First, access plans are cached so that the cost of optimization can be
amortized over multiple (identical) queries. Second, the optimizer includes
a time-out feature that ensures that the optimizer does not require more
processing than it can reduce. Third, SQL Anywhere takes advantage of a
proprietary algorithm that eliminates obviously poor join strategies, thereby
dramatically decreasing processing requirements.
- Like other commercial database systems including Oracle and DB2,
Sybase SQL Anywhere implements indexes by using B+-trees (Comer
1979). B+-trees are balanced search trees designed to work well on magnetic
disks or other direct-access secondary storage devices.

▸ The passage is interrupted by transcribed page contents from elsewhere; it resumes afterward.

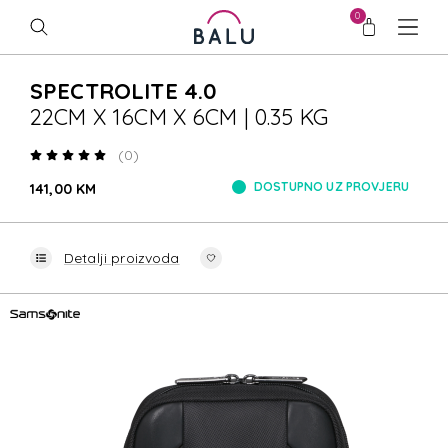
0
SPECTROLITE 4.0
22CM X 16CM X 6CM | 0.35 KG
(0)
DOSTUPNO UZ PROVJERU
141,00 KM
Detalji proizvoda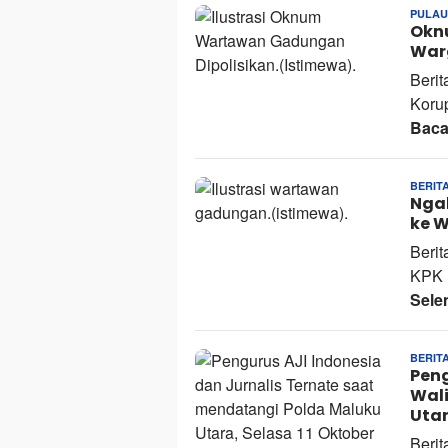
PULAU
Okn
Warg
Beri
Korup
Baca
BERIT
Nga
ke 
Berit
KPK 
Sele
BERIT
Peng
Wali
Uta
Berit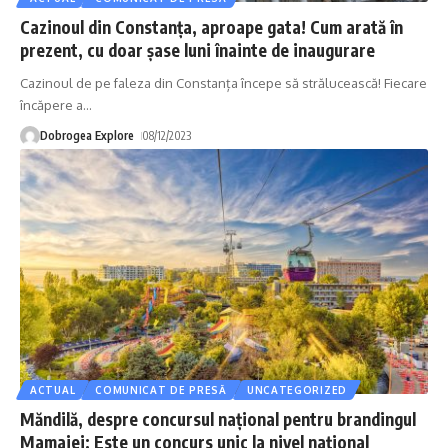
Cazinoul din Constanța, aproape gata! Cum arată în
prezent, cu doar șase luni înainte de inaugurare
Cazinoul de pe faleza din Constanța începe să strălucească! Fiecare
încăpere a
…
Dobrogea Explore
08/12/2023
ACTUAL
COMUNICAT DE PRESĂ
UNCATEGORIZED
Măndilă, despre concursul național pentru brandingul
Mamaiei: Este un concurs unic la nivel național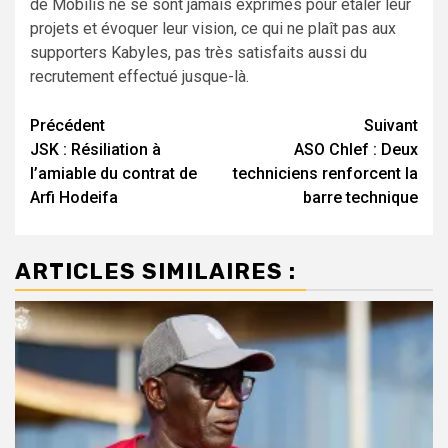
de Mobilis ne se sont jamais exprimés pour étaler leur
projets et évoquer leur vision, ce qui ne plaît pas aux
supporters Kabyles, pas très satisfaits aussi du
recrutement effectué jusque-là.
Navigation
Précédent
Suivant
JSK : Résiliation à
ASO Chlef : Deux
d’article
l’amiable du contrat de
techniciens renforcent la
Arfi Hodeifa
barre technique
ARTICLES SIMILAIRES :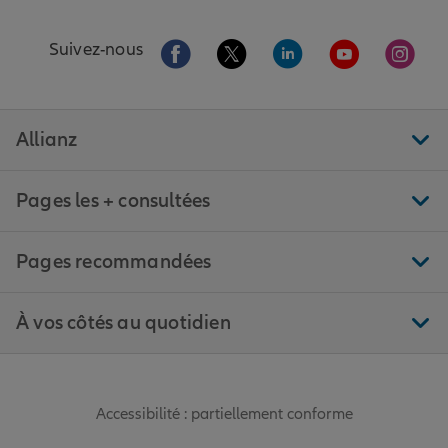
Aller sur la page Facebook de Allianz
Aller sur la page Twitter de All
Aller sur la page Linke
Aller sur la pa
Aller 
Suivez-nous
Allianz
Pages les + consultées
Pages recommandées
À vos côtés au quotidien
Accessibilité : partiellement conforme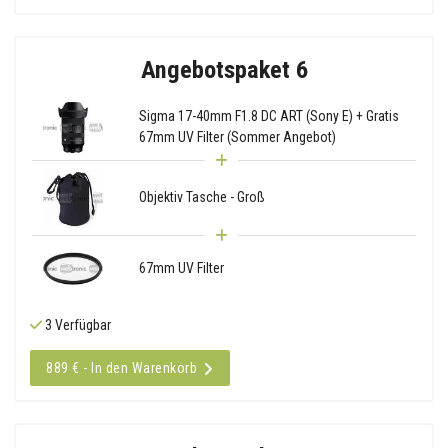
Angebotspaket 6
Sigma 17-40mm F1.8 DC ART (Sony E) + Gratis
67mm UV Filter (Sommer Angebot)
Objektiv Tasche - Groß
67mm UV Filter
3 Verfügbar
889 € - In den Warenkorb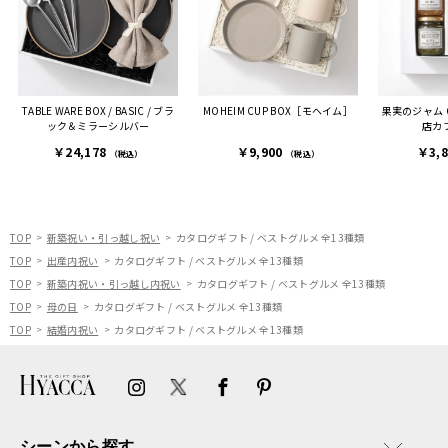
ました。
また、こちら不注意でメー
ルアドレスを誤って入力し
登録してログインできなく
TABLE WARE BOX / BASIC / ブラ
MOHEIM CUP BOX［モヘイム］
果実のジャム
困った際にも、迅速に回答
ック＆ミラーシルバー
店カ
連絡があり大変助かりまし
￥24,178
￥9,900
￥3,
た。
（税込）
（税込）
ありがとうございます。
またぜひ利用させていただ
ければと思います。
TOP
新築祝い・引っ越し祝い
カタログギフト / ベストグルメ 全13種類
TOP
出産内祝い
カタログギフト / ベストグルメ 全13種類
TOP
新築内祝い・引っ越し内祝い
カタログギフト / ベストグルメ 全13種類
TOP
母の日
カタログギフト / ベストグルメ 全13種類
TOP
結婚内祝い
カタログギフト / ベストグルメ 全13種類
シーンから探す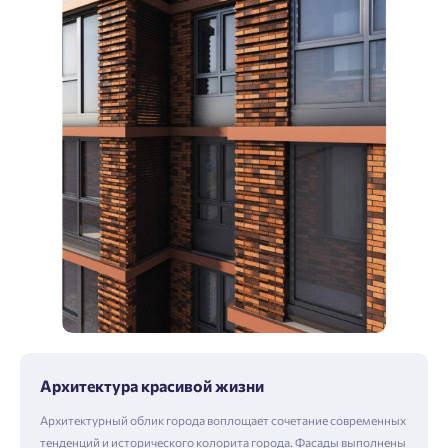
Архитектура красивой жизни
Архитектурный облик города воплощает сочетание современных
тенденций и исторического колорита города. Фасады выполнены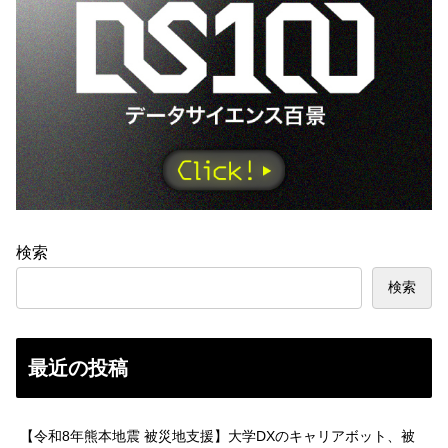
検索
検索
最近の投稿
【令和8年熊本地震 被災地支援】大学DXのキャリアボット、被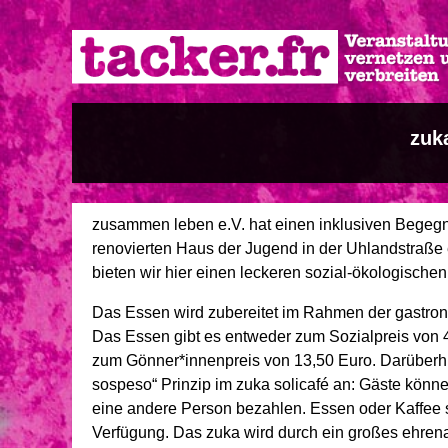
Direkt
zum
Inhalt
zuka
zusammen leben e.V. hat einen inklusiven Begegn
renovierten Haus der Jugend in der Uhlandstraße e
bieten wir hier einen leckeren sozial-ökologischen
Das Essen wird zubereitet im Rahmen der gastron
Das Essen gibt es entweder zum Sozialpreis von 
zum Gönner*innenpreis von 13,50 Euro. Darüberhi
sospeso“ Prinzip im zuka solicafé an: Gäste könn
eine andere Person bezahlen. Essen oder Kaffee 
Verfügung. Das zuka wird durch ein großes ehrenam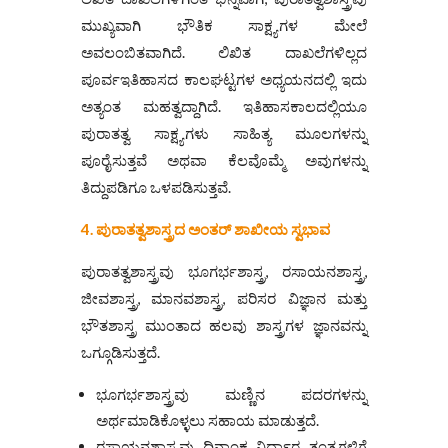
ಮುಖ್ಯವಾಗಿ ಭೌತಿಕ ಸಾಕ್ಷ್ಯಗಳ ಮೇಲೆ
ಅವಲಂಬಿತವಾಗಿದೆ. ಲಿಖಿತ ದಾಖಲೆಗಳಿಲ್ಲದ
ಪೂರ್ವಇತಿಹಾಸದ ಕಾಲಘಟ್ಟಗಳ ಅಧ್ಯಯನದಲ್ಲಿ ಇದು
ಅತ್ಯಂತ ಮಹತ್ವದ್ದಾಗಿದೆ. ಇತಿಹಾಸಕಾಲದಲ್ಲಿಯೂ
ಪುರಾತತ್ವ ಸಾಕ್ಷ್ಯಗಳು ಸಾಹಿತ್ಯ ಮೂಲಗಳನ್ನು
ಪೂರೈಸುತ್ತವೆ ಅಥವಾ ಕೆಲವೊಮ್ಮೆ ಅವುಗಳನ್ನು
ತಿದ್ದುಪಡಿಗೂ ಒಳಪಡಿಸುತ್ತವೆ.
4. ಪುರಾತತ್ವಶಾಸ್ತ್ರದ ಅಂತರ್‌ ಶಾಖೀಯ ಸ್ವಭಾವ
ಪುರಾತತ್ವಶಾಸ್ತ್ರವು ಭೂಗರ್ಭಶಾಸ್ತ್ರ, ರಸಾಯನಶಾಸ್ತ್ರ,
ಜೀವಶಾಸ್ತ್ರ, ಮಾನವಶಾಸ್ತ್ರ, ಪರಿಸರ ವಿಜ್ಞಾನ ಮತ್ತು
ಭೌತಶಾಸ್ತ್ರ ಮುಂತಾದ ಹಲವು ಶಾಸ್ತ್ರಗಳ ಜ್ಞಾನವನ್ನು
ಒಗ್ಗೂಡಿಸುತ್ತದೆ.
ಭೂಗರ್ಭಶಾಸ್ತ್ರವು ಮಣ್ಣಿನ ಪದರಗಳನ್ನು
ಅರ್ಥಮಾಡಿಕೊಳ್ಳಲು ಸಹಾಯ ಮಾಡುತ್ತದೆ.
ರಸಾಯನಶಾಸ್ತ್ರವು ದಿನಾಂಕ ನಿರ್ಧಾರ ತಂತ್ರಗಳಿಗೆ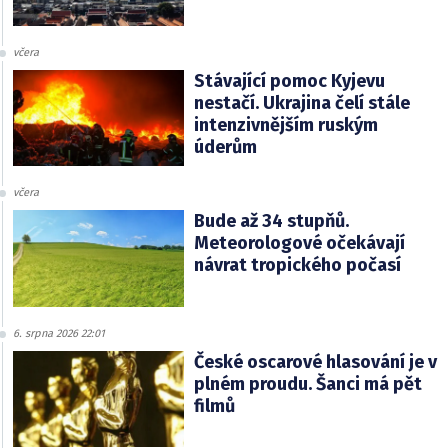
včera
Stávající pomoc Kyjevu
nestačí. Ukrajina čelí stále
intenzivnějším ruským
úderům
včera
Bude až 34 stupňů.
Meteorologové očekávají
návrat tropického počasí
6. srpna 2026 22:01
České oscarové hlasování je v
plném proudu. Šanci má pět
filmů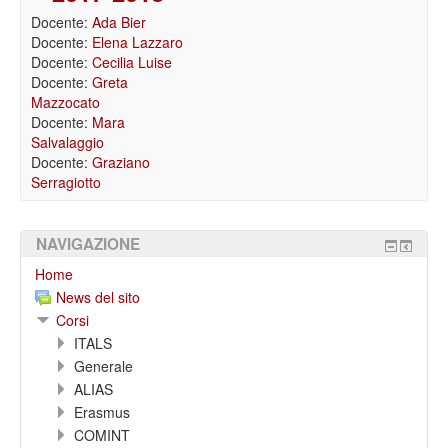
Docente:
Ada Bier
Docente:
Elena Lazzaro
Docente:
Cecilia Luise
Docente:
Greta
Mazzocato
Docente:
Mara
Salvalaggio
Docente:
Graziano
Serragiotto
NAVIGAZIONE
Home
News del sito
Corsi
ITALS
Generale
ALIAS
Erasmus
COMINT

The diagram below illustrates the structure of a B+-tree. The lowest level, consisting of a set of leaf pages termed the sequence set, contains pointers to individual rows in the table along with the index 'key' of that row. The sequence set is kept ordered so that accessing rows in key sequence through the index involves only a sequential scan of the sequence set, plus a retrieval of the corresponding row for each index entry. With random indexed access, however, the higher levels of the index, termed the index set, are used to narrow the search for the index entry at each subsequent level. Each index set page contains several key-pointer pairs, the key being the highest key value of the lower-level page. The number of pages a page in the index set can point to is termed the index's fan-out. How many levels are required for a particular index depends on a number of factors, including the type of index, the size of the base table, the size of each index entry, and the page size of the database.